Epidermal growth factor: Biological activity requires persistent occupation of high-affinity cell surface receptors

Abstract
The enhancement of DNA synthesis by epidermal growth factor (EGF) in cultured human fibroblasts was demonstrable 24 h after incubation of the cells at 37.degree. C with very low concentrations (0.83 nM) of the hormone for very short periods (30 min) followed by thorough washing of the cells to remove the free hormone in the medium.
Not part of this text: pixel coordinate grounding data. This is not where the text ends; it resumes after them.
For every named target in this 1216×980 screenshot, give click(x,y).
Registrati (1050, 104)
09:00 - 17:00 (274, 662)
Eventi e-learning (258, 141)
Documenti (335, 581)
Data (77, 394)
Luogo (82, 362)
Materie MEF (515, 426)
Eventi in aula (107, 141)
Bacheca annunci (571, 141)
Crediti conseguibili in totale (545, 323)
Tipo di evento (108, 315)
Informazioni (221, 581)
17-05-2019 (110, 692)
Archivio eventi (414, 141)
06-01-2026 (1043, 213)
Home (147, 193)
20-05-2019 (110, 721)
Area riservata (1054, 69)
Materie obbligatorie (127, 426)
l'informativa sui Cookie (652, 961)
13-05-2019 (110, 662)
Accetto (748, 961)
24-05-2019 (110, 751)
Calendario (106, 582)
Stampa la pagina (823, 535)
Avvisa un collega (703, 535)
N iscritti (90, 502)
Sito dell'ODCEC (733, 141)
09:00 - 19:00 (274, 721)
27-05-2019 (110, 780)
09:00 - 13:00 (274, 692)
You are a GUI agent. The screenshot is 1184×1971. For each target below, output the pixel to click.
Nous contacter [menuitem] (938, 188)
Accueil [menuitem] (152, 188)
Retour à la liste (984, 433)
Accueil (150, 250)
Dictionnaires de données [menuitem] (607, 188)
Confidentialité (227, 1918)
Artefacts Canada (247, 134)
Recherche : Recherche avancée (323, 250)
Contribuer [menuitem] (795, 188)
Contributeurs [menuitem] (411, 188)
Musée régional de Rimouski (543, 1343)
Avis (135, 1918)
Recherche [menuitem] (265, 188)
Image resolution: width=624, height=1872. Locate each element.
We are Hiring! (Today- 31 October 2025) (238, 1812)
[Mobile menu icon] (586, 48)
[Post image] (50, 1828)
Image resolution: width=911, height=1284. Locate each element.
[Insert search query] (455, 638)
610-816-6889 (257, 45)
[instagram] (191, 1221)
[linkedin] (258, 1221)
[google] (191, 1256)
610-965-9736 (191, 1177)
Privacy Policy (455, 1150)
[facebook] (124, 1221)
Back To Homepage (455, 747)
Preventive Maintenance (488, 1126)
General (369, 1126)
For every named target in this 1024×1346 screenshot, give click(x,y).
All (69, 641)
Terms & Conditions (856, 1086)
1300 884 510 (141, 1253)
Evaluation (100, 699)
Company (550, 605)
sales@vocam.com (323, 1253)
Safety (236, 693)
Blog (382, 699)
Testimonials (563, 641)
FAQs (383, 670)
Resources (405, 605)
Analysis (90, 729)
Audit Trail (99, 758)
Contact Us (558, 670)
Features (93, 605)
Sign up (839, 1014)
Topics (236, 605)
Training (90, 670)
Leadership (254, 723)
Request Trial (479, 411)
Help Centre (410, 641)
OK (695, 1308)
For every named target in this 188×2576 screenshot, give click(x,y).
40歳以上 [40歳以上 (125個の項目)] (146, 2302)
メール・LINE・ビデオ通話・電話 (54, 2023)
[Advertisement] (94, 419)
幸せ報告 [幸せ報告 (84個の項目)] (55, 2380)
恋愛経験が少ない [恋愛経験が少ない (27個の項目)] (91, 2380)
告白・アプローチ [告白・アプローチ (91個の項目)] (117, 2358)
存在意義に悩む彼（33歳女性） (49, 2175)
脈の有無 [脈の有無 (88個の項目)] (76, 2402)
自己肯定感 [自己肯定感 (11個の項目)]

This effect must result from persistent, extraordinarily tight binding of the hormone to surface receptors, because the addition of specific, purified anti-EGF Ig[immunoglobulin] as late as 8 h after initial hormone exposure can completely reverse the biological effects of the hormone. This caused only a slight (but significant) increase in the rate of dissociation at 37.degree. C of the cell-bound 125I-labeled EGF at low occupancy. Together with the fact that in the presence or absence of antibody virtually all of the demonstrable cell-bound 125I-labeled EGF dissociates from the cell during a period as short as 2-3 h, the data suggest the possibility that the biological effects of this hormone may be mediated by occupation of only a negligible fraction of very high affinity binding sites. The processes of hormone internalization, degradation, and down regulation may be irrelevant to the effects of the hormone on DNA synthesis. For this effect the crucial and limiting processes appear to be strictly related to the continuous and persistent occupation of cell surface receptors.